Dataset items
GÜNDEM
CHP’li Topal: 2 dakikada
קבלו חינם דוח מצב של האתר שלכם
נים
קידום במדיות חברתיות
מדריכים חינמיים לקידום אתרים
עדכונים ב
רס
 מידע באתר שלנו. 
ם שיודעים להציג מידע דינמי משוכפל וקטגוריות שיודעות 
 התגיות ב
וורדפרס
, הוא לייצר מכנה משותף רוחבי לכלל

...

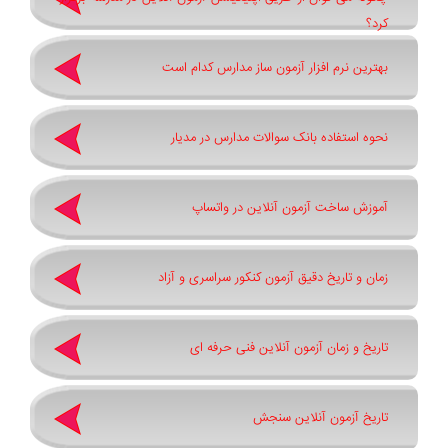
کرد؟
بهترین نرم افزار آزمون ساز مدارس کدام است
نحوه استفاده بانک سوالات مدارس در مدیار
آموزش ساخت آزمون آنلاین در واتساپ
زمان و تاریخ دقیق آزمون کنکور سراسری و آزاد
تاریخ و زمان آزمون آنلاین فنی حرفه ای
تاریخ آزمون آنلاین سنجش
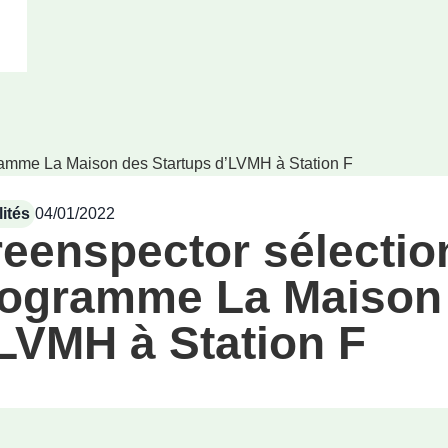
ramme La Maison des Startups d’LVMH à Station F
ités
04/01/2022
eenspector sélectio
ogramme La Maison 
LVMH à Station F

__THE TASK__. Give the number of lines in the records above that contain the word "Maison", and nothing more.

__ANSWER TO THIS PROBLEM__. 2